Mindanao quake lifts seabed into new shoreline
A 7.8-magnitude earthquake in the southern Philippines killed at least 76 people and permanently raised parts of Mindanao’s coast, officials said.
By Priya Raghavan · Science Reporter
3 min read
A deadly earthquake in the southern Philippines has pushed parts of the seabed above water, changing the coast of Mindanao and stranding boats behind newly exposed coral. The June 8 magnitude 7.8 quake killed at least 76 people, damaged buildings and set off landslides, AFP reported.
Philippine seismology officials told AFP the event was caused by movement along the nearby Cotabato Trench, a seismically active zone off Mindanao. The same forces lifted sections of shoreline in Sarangani province in what scientists call coastal uplift.

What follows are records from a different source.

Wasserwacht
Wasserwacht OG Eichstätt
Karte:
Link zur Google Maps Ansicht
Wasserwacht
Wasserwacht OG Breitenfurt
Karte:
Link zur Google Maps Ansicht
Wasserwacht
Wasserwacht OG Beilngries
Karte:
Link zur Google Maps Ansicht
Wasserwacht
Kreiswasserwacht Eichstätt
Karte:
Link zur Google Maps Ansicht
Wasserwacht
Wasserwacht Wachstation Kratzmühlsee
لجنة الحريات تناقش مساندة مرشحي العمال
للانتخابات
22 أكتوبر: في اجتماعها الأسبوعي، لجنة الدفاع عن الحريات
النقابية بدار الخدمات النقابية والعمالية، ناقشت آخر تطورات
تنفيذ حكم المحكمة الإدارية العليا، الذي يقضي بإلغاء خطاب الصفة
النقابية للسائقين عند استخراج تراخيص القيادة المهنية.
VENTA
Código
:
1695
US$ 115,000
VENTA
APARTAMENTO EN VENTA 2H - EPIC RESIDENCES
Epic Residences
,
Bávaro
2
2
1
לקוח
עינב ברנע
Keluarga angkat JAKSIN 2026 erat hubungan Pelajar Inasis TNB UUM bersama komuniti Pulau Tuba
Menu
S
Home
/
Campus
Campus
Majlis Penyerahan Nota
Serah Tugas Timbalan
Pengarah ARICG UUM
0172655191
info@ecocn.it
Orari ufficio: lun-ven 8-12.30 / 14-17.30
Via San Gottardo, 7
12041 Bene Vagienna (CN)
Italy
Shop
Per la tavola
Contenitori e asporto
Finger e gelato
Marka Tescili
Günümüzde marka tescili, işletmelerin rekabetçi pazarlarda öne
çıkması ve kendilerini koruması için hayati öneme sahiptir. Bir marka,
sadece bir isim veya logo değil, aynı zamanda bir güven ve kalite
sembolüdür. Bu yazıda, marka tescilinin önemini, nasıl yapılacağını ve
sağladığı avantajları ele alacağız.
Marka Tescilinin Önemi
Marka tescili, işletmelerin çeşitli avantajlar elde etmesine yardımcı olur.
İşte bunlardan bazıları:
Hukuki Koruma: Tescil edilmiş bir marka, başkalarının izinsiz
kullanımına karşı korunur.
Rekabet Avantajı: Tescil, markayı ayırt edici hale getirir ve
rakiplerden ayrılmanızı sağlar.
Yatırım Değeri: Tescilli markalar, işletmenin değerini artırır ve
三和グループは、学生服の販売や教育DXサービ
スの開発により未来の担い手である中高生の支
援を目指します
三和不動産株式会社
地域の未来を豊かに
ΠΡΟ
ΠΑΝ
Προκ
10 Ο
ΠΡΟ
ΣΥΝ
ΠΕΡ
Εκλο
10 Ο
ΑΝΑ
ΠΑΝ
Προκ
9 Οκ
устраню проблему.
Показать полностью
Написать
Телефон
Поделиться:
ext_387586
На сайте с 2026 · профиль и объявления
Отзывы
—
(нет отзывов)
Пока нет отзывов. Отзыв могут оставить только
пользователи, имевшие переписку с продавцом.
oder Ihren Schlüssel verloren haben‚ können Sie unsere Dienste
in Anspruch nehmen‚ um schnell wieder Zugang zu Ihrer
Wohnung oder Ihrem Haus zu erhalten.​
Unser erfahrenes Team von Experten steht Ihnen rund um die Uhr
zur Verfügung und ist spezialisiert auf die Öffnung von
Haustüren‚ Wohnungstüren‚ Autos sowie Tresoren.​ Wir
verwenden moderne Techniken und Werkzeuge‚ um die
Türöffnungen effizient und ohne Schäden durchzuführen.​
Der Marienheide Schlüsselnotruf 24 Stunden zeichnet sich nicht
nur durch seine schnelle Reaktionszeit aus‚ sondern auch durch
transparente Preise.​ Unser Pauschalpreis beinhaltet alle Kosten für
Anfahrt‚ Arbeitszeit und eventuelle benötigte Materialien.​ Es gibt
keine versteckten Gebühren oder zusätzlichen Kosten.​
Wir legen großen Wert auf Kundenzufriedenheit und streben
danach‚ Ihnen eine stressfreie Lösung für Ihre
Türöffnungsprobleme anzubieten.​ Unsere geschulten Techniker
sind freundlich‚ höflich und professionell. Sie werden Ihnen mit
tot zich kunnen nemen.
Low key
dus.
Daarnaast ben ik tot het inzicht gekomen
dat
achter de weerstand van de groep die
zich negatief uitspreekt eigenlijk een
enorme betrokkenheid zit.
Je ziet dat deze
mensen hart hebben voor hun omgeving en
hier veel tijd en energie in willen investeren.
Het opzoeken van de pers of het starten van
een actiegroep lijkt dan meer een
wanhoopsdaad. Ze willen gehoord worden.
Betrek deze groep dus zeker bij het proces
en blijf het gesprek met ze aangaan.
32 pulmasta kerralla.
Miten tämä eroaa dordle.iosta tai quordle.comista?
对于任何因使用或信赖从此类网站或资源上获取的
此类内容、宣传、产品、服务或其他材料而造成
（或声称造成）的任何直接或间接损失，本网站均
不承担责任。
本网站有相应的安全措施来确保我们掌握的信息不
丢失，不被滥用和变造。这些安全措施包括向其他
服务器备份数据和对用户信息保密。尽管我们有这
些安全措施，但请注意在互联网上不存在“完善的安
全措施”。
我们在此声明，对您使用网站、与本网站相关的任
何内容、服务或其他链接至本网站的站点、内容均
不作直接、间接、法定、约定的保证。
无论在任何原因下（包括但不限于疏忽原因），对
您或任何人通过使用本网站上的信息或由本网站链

Nane Danlag of the Philippines’ seismology center told AFP from General Santos City that residents are now looking at a permanent new coast. Initial assessments found the seabed rose about 2 meters, extending the shore by as much as 200 meters in some areas, Danlag said.
Danlag said the affected stretch runs between two towns nearly 100 kilometers apart. She described the uplift as part of natural crustal movement that has occurred over long periods of geological time.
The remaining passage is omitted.